Abstract

Polyhydroxyalkanoates (PHA) are bio-based and compostable polyesters while at the same time exhibiting physical and mechanical properties similar to conventional fossil-based plastic materials. To make the biotechnical production of PHA economically feasible, the utilization of a low-value feedstock, such as lignocellulosic biomass (LCB), is a common strategy to reduce both, the production costs and the energy consumption. The main problem of using LCB is the need of time-consuming, expensive and even hazardous pretreatments due to the resistance of those substrates to direct bioconversion by microorganisms. Preprocessing of LCB might claim make up for more than 30% of the total PHA production costs. Amongst carbon-rich waste materials, agricultural and in particular fruit residues are highly promising substrates since they are abundant, easily available and most importantly contains high amounts of fermentable sugars. A PHA production system based on fruit residues that do not require elaborate pretreatment represents a cleaner and sustainable process while at the same time making use of an agricultural waste stream.
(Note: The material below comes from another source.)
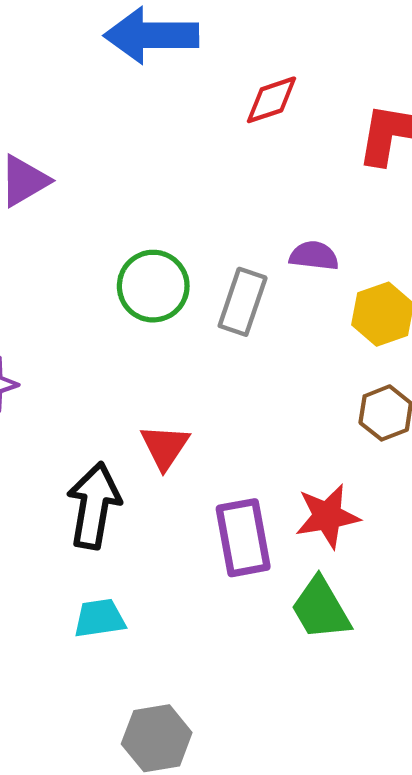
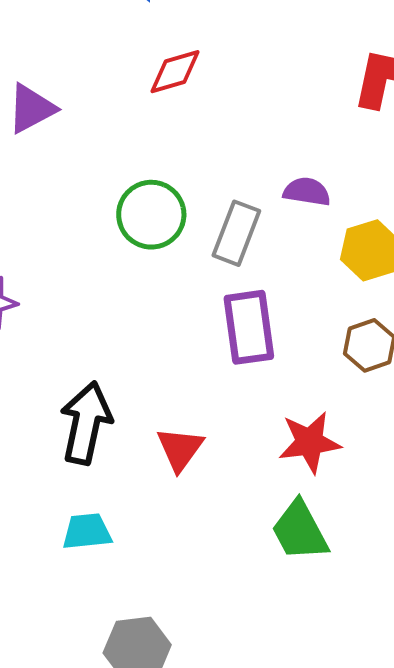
red diamond: (272, 100) -> (175, 72), moved
red triangle: (165, 447) -> (180, 449), moved
purple rectangle: (243, 538) -> (249, 327), moved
In addition to these characteristics, fruit residues can be considered as a sustainable substrate for PHA production because they do not compete directly with food crops. Scaling up and optimizing this process to utilize by-products from the fruit industry together with the integration of strategies to reduce energy, water and mass resources will not only make the production of microbial bioplastics such as PHA an eco-friendly process, but also help transform our industry into a bioeconomy with circular product streams. In this study, the use of fruit residues as potential feedstock in PHA production processes was analyzed, including biochemical pathways, pretreatments, production yields and other biotechnological aspects.